Of the 21 albatross species, 19 are under global threat of extinction, primarily because they are victims of fisheries’ bycatch.

• Fishing has also caused numbers of large ocean predators, including sharks, billfish such as blue marlin, large tunas and cod to drop by 90 per cent in a decade. Southern bluefin tuna, one of the species most sought by longliners, has declined by more than 95 per cent since 1950.

• Since 1996, seabird mortality from legal fishing in the Southern Ocean – the area of CCAMLR jurisdiction and the one where most bycatch reduction methods are used - has dropped from over 6,500 birds per year in 1997 to just 15 in 2003. CCAMLR also enforces extensive measures to reduce Illegal, Unreported and Unregulated (IUU or pirate) fishing

• Mitigation measure to reduce seabird bycatch include setting lines at night when albatrosses don’t feed; setting a streamer (or tori) line to scare birds away from baited hooks; setting lines through a tube so that the baited hooks emerge underwater; weighting lines to make them sink faster out of birds’ reach. Most mitigation measures are relatively inexpensive and easy to operate. BirdLife International is working to make a group of such measures a statutory requirement on longline vessels throughout RFMOs.

Fisheries and fishing communities

• Legislation requires RFMOs manage target species but also the overall ecosystem, including human fishing communities. The approach aims not only to protect biodiversity and the environment. It also offers a means of maintaining and even increasing long-term fisheries’ production.

• FAO estimates that worldwide, 38 million people receive direct employment or income from fisheries and aquaculture. However, most fish caught by large industrial vessels on the high seas is exported to developed countries with minimal benefit to local fishing communities.

• Globally, more than 50 per cent of longline vessels are Japanese and Taiwanese. European vessels are dominated by those with connections to Spain and Norway (these ships could be Spanish flagged or owned by a Spanish company and fishing under another flag).

Illegal, Unreported and Unregulated (‘Pirate’) fishing

• Pirate fishing is responsible for one third of annual seabird deaths by longlining and 25 per cent of global fish catch.

Pirate fishing is a highly organised criminal activity, with many vessels hiding behind flags of convenience including those of Togo and Bolivia , which are not party to international fisheries’ agreements. Illegal ships use front companies to disguise the identity of those who profit from their activities.

• BirdLife International and its UK partner, the RSPB, wants international agreement to bar pirate vessels from ports and markets and impose heavy penalties on offending vessel owners. Key ports for landing illegally caught fish include Tanjon Priok ( Indonesia ), Hong Kong and Singapore .

• BirdLife and the RSPB are also lobbying countries that have signed but not ratified the Agreement on the Conservation of Albatrosses and Petrels (ACAP). Just six countries have ratified to date - the UK , South Africa , Australia , New Zealand , Ecuador and Spain . Argentina , China , Japan , France and South Korea are priority countries for ratification.

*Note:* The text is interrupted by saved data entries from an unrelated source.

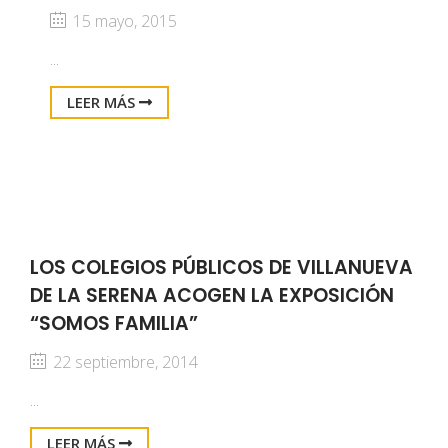
15 mayo, 2015
...
LEER MÁS
LOS COLEGIOS PÚBLICOS DE VILLANUEVA
DE LA SERENA ACOGEN LA EXPOSICIÓN
“SOMOS FAMILIA”
22 septiembre, 2014
...
LEER MÁS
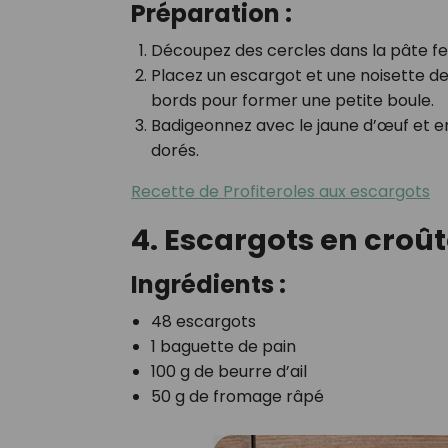
Préparation :
Découpez des cercles dans la pâte feu
Placez un escargot et une noisette de
bords pour former une petite boule.
Badigeonnez avec le jaune d’œuf et enf
dorés.
Recette de Profiteroles aux escargots
4. Escargots en croûte
Ingrédients :
48 escargots
1 baguette de pain
100 g de beurre d’ail
50 g de fromage râpé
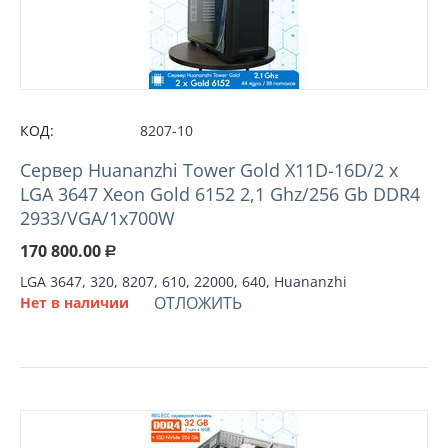
КОД:
8207-10
Cервер Huananzhi Tower Gold X11D-16D/2 x
LGA 3647 Xeon Gold 6152 2,1 Ghz/256 Gb DDR4
2933/VGA/1x700W
170 800.00
Р
LGA 3647, 320, 8207, 610, 22000, 640, Huananzhi
ОТЛОЖИТЬ
Нет в наличии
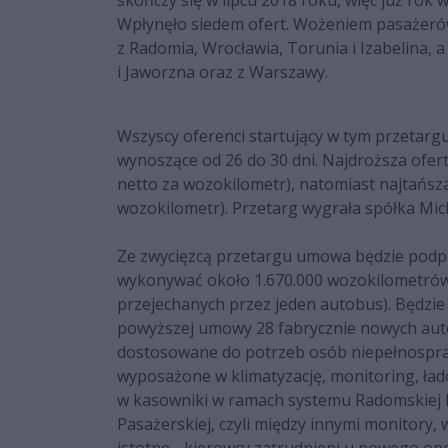
skończy się w lipcu 2018 roku, więc już rok
Wpłynęło siedem ofert. Wożeniem pasażerów
z Radomia, Wrocławia, Torunia i Izabelina, a
i Jaworzna oraz z Warszawy.
Wszyscy oferenci startujący w tym przetarg
wynoszące od 26 do 30 dni. Najdroższa ofert
netto za wozokilometr), natomiast najtańsza 
wozokilometr). Przetarg wygrała spółka Mich
Ze zwycięzcą przetargu umowa będzie podpis
wykonywać około 1.670.000 wozokilometrów
przejechanych przez jeden autobus). Będzie 
powyższej umowy 28 fabrycznie nowych au
dostosowane do potrzeb osób niepełnospra
wyposażone w klimatyzację, monitoring, ład
w kasowniki w ramach systemu Radomskiej Ka
Pasażerskiej, czyli między innymi monitory,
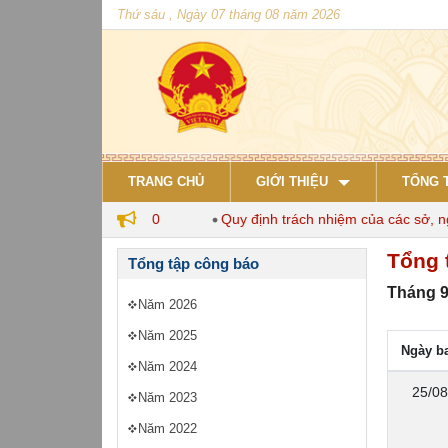
Thứ sáu , Ngày 07 tháng 08 năm 2026
TRANG CHỦ
GIỚI THIỆU
TỔNG 
 nuôi đến năm 2030
Quy định trách nhiệm của các sở, ngành
Tổng 
Tổng tập công báo
Tháng 9
Năm 2026
Năm 2025
Ngày b
Năm 2024
25/08
Năm 2023
Năm 2022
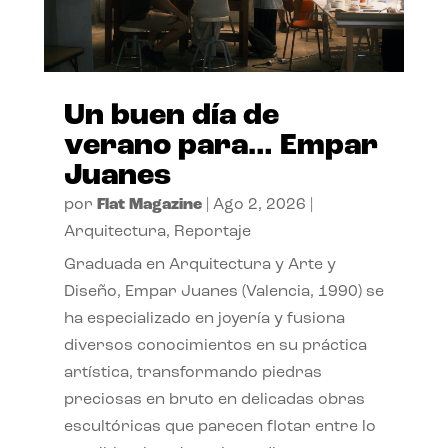
Un buen día de
verano para… Empar
Juanes
por
Flat Magazine
|
Ago 2, 2026
|
Arquitectura
,
Reportaje
Graduada en Arquitectura y Arte y
Diseño, Empar Juanes (Valencia, 1990) se
ha especializado en joyería y fusiona
diversos conocimientos en su práctica
artística, transformando piedras
preciosas en bruto en delicadas obras
escultóricas que parecen flotar entre lo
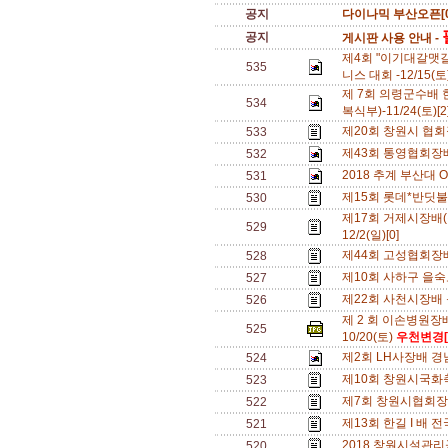
공지
다이나믹 부산오픈[0
공지
게시판 사용 안내 -
제4회 "이기대갈맷
535
니스 대회 -12/15(토
제 7회 의령군수배 
534
복식부)-11/24(토)[
제20회 창원시 협회장
533
제43회 통영협회장배 
532
2018 추계 부산대 OPE
531
제15회 롯데*반딧불배
530
제17회 거제시장배(
529
12/2(일)[0]
제44회 고성협회장배 전
528
제10회 사하구 을숙
527
제22회 사천시장배 동호
526
제 2 회 이손병원장
525
10/20(토)
우천변경[
제2회 LH사장배 경남 
524
제10회 창원시국화축
523
제7회 창원시협회장배
522
제13회 한길 I 배 전국
521
2018 창원시설관리공
520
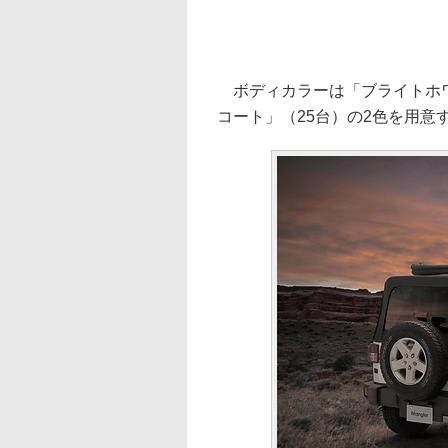
ボディカラーは「ブライトホワ
コート」（25台）の2色を用意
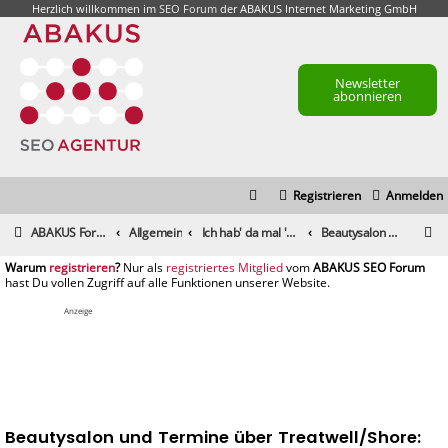
Herzlich willkommen im
SEO Forum
der ABAKUS Internet Marketing GmbH
Newsletter
abonnieren
Registrieren
Anmelden
S
ABAKUS Foren-Übersicht
Allgemein
Ich hab' da mal 'ne Frage
Beautysalon und Termine über Treatwell/Shore: Preisliste nur als IFrame?
u
registrieren
registriertes Mitglied
c
h
Anzeige
e
Beautysalon und Termine über Treatwell/Shore:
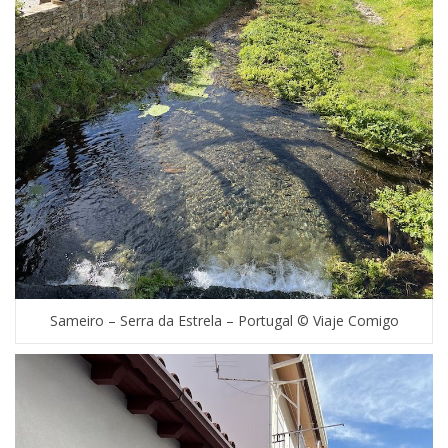
Sameiro – Serra da Estrela – Portugal © Viaje Comigo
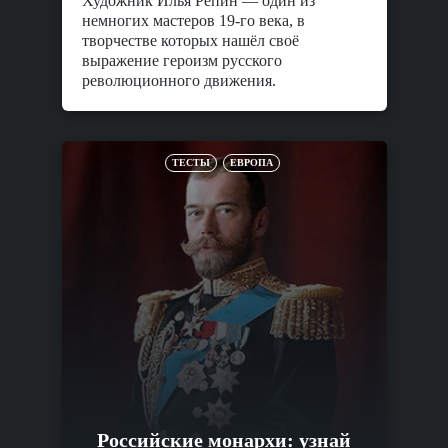
Художник Илья Репин — один из
немногих мастеров 19-го века, в
творчестве которых нашёл своё
выражение героизм русского
революционного движения.
ТЕСТЫ
ЕВРОПА
Российские монархи: узнай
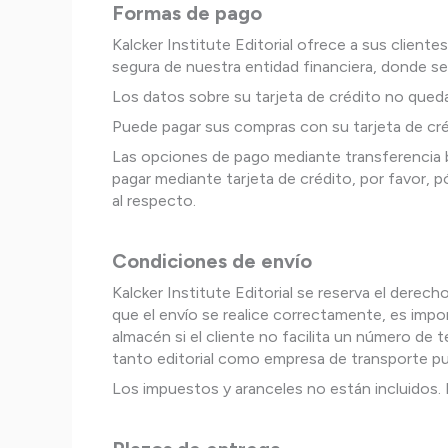
Formas de pago
Kalcker Institute Editorial ofrece a sus cliente
segura de nuestra entidad financiera, donde se 
Los datos sobre su tarjeta de crédito no qued
Puede pagar sus compras con su tarjeta de cré
Las opciones de pago mediante transferencia ba
pagar mediante tarjeta de crédito, por favor,
al respecto.
Condiciones de envío
Kalcker Institute Editorial se reserva el dere
que el envío se realice correctamente, es impo
almacén si el cliente no facilita un número d
tanto editorial como empresa de transporte pue
Los impuestos y aranceles no están incluidos. E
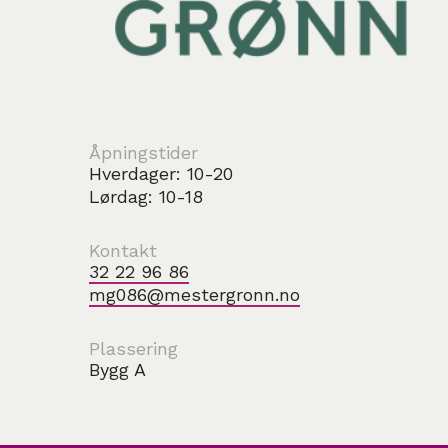
Åpningstider
Hverdager: 10-20
Lørdag: 10-18
Kontakt
32 22 96 86
mg086@mestergronn.no
Plassering
Bygg A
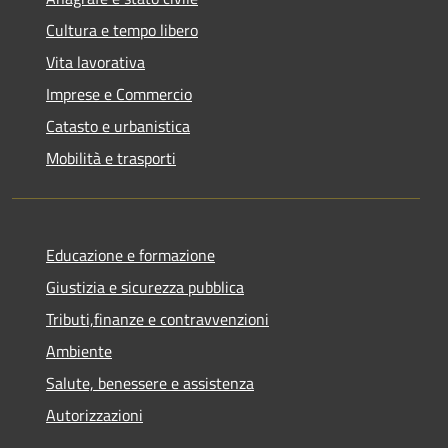
Cultura e tempo libero
Vita lavorativa
Imprese e Commercio
Catasto e urbanistica
Mobilità e trasporti
Educazione e formazione
Giustizia e sicurezza pubblica
Tributi,finanze e contravvenzioni
Ambiente
Salute, benessere e assistenza
Autorizzazioni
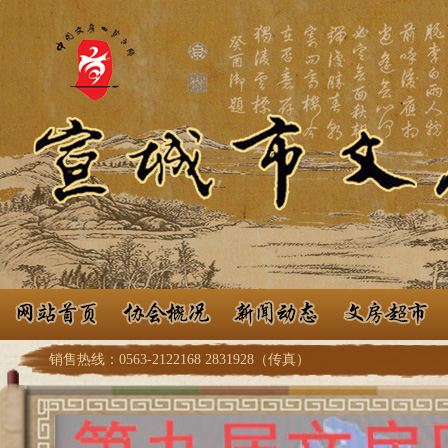
销售热线：0563-2122168 2831928（传真）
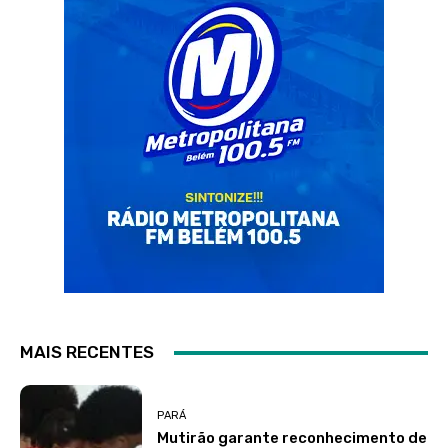
MAIS RECENTES
PARÁ
Mutirão garante reconhecimento de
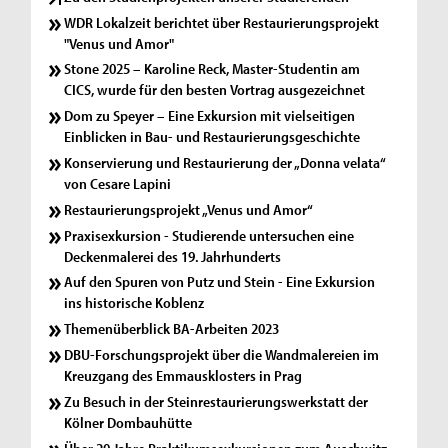
WDR Lokalzeit berichtet über Restaurierungsprojekt
"Venus und Amor"
Stone 2025 – Karoline Reck, Master-Studentin am
CICS, wurde für den besten Vortrag ausgezeichnet
Dom zu Speyer – Eine Exkursion mit vielseitigen
Einblicken in Bau- und Restaurierungsgeschichte
Konservierung und Restaurierung der „Donna velata“
von Cesare Lapini
Restaurierungsprojekt „Venus und Amor“
Praxisexkursion - Studierende untersuchen eine
Deckenmalerei des 19. Jahrhunderts
Auf den Spuren von Putz und Stein - Eine Exkursion
ins historische Koblenz
Themenüberblick BA-Arbeiten 2023
DBU-Forschungsprojekt über die Wandmalereien im
Kreuzgang des Emmausklosters in Prag
Zu Besuch in der Steinrestaurierungswerkstatt der
Kölner Dombauhütte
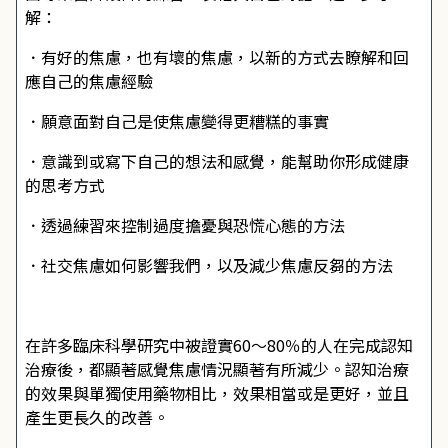
解：
．有好的焦慮，也有壞的焦慮，以新的方式去瞭解和回
應自己的焦慮經驗
．願意面對自己是使焦慮變得更糟糕的事實
．意識到或寫下自己的想法和感覺，能幫助你形成健康
的思考方式
．透過練習來控制過度擔憂與恐慌心態的方法
．社交焦慮如何影響我們，以及減少焦慮反芻的方法
在許多臨床科學研究中被證實60～80％的人在完成認知
治療後，都顯著感覺焦慮情況顯著有所減少。認知治療
的效果與單獨使用藥物相比，效果相當或是更好，並且
產生更長久的改善。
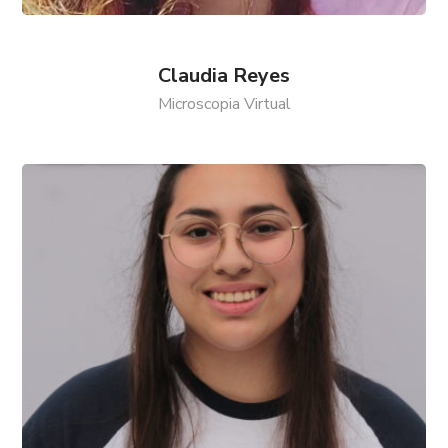
Claudia Reyes
Microscopia Virtual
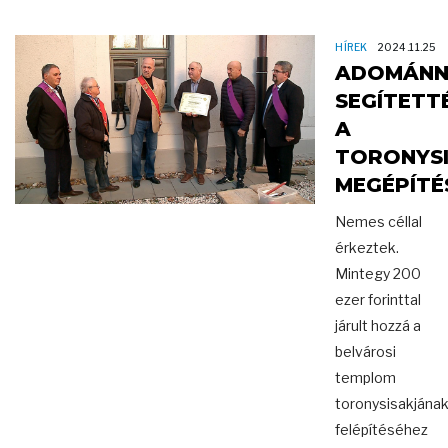
HÍREK
2024.11.25
ADOMÁNN
SEGÍTETT
A
TORONYS
MEGÉPÍTÉ
Nemes céllal
érkeztek.
Mintegy 200
ezer forinttal
járult hozzá a
belvárosi
templom
toronysisakjána
felépítéséhez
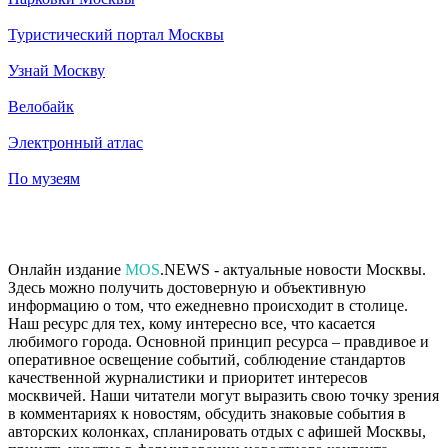
Туристический портал Москвы
Узнай Москву
Велобайк
Электронный атлас
По музеям
Онлайн издание
MOS
.NEWS - актуальные новости Москвы.
Здесь можно получить достоверную и объективную
информацию о том, что ежедневно происходит в столице.
Наш ресурс для тех, кому интересно все, что касается
любимого города. Основной принцип ресурса – правдивое и
оперативное освещение событий, соблюдение стандартов
качественной журналистики и приоритет интересов
москвичей. Наши читатели могут выразить свою точку зрения
в комментариях к новостям, обсудить знаковые события в
авторских колонках, спланировать отдых с афишей Москвы,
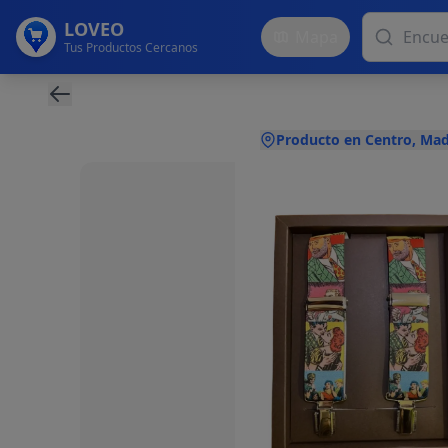
LOVEO
Mapa
Tus Productos Cercanos
Producto en Centro, Mad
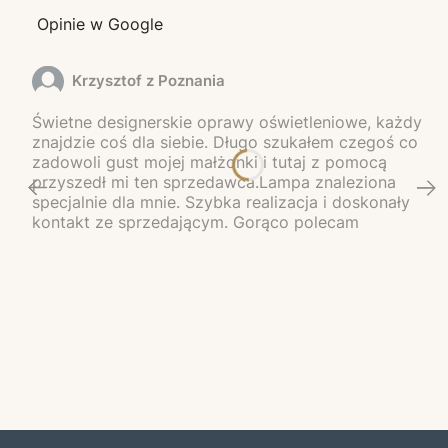
Opinie w Google
Krzysztof z Poznania
Świetne designerskie oprawy oświetleniowe, każdy
znajdzie coś dla siebie. Długo szukałem czegoś co
zadowoli gust mojej małżonki i tutaj z pomocą
przyszedł mi ten sprzedawca.Lampa znaleziona
specjalnie dla mnie. Szybka realizacja i doskonały
kontakt ze sprzedającym. Gorąco polecam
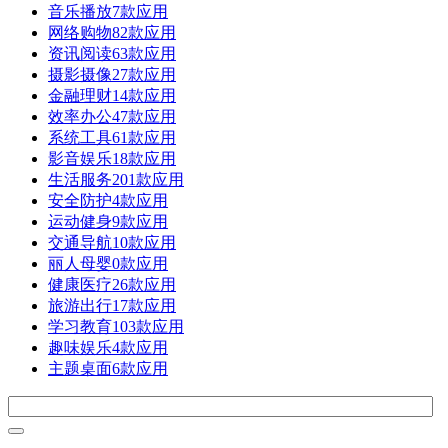
音乐播放
7款应用
网络购物
82款应用
资讯阅读
63款应用
摄影摄像
27款应用
金融理财
14款应用
效率办公
47款应用
系统工具
61款应用
影音娱乐
18款应用
生活服务
201款应用
安全防护
4款应用
运动健身
9款应用
交通导航
10款应用
丽人母婴
0款应用
健康医疗
26款应用
旅游出行
17款应用
学习教育
103款应用
趣味娱乐
4款应用
主题桌面
6款应用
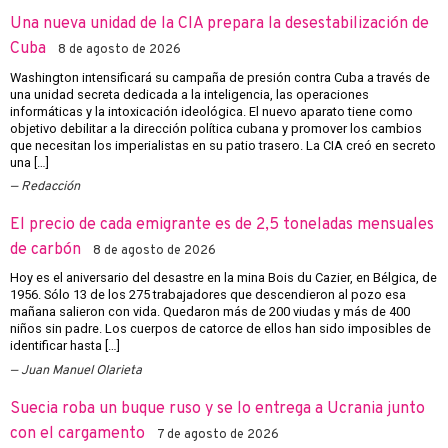
Una nueva unidad de la CIA prepara la desestabilización de
Cuba
8 de agosto de 2026
Washington intensificará su campaña de presión contra Cuba a través de
una unidad secreta dedicada a la inteligencia, las operaciones
informáticas y la intoxicación ideológica. El nuevo aparato tiene como
objetivo debilitar a la dirección política cubana y promover los cambios
que necesitan los imperialistas en su patio trasero. La CIA creó en secreto
una […]
Redacción
El precio de cada emigrante es de 2,5 toneladas mensuales
de carbón
8 de agosto de 2026
Hoy es el aniversario del desastre en la mina Bois du Cazier, en Bélgica, de
1956. Sólo 13 de los 275 trabajadores que descendieron al pozo esa
mañana salieron con vida. Quedaron más de 200 viudas y más de 400
niños sin padre. Los cuerpos de catorce de ellos han sido imposibles de
identificar hasta […]
Juan Manuel Olarieta
Suecia roba un buque ruso y se lo entrega a Ucrania junto
con el cargamento
7 de agosto de 2026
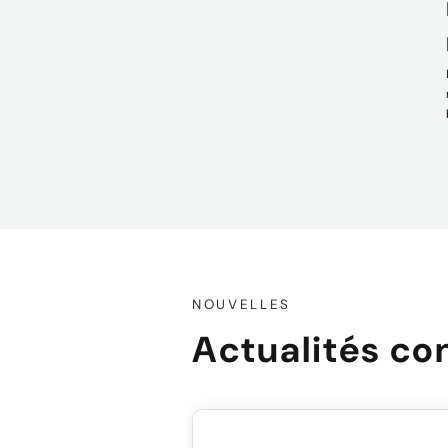
+086-18605685636
Haut
NOUVELLES
Actualités co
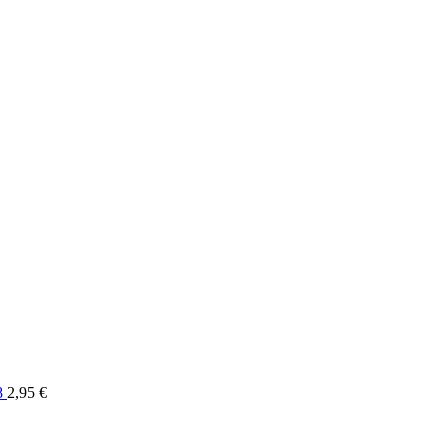
8
2,95
€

Longlining and Albatrosses

• A longline comprises a main line with numerous branchlines ending in baited hooks. Longlines can be more than 80 miles (130 km) long and carry up to 10,000 hooks.

• As the baited line is set behind the longline vessel, it floats on the sea surface before sinking. Seabirds – especially albatrosses and petrels – are attracted to the bait and accidentally hooked as ‘bycatch’ as they attempt to swallow it. The ensnared birds are then dragged under and drowned as the fishing line sinks.

Albatrosses are being killed faster than they can re-populate. The proportion of albatross species threatened with extinction increased from one third to 19 out of the 21 albatross species between 1994 and 2004.

Albatrosses mate for life, the larger species usually producing one chick just once every two years. They may be up to 15 years old before they breed and have a lifespan of at least 50 years. Most, however, are now dying well before they reach that age.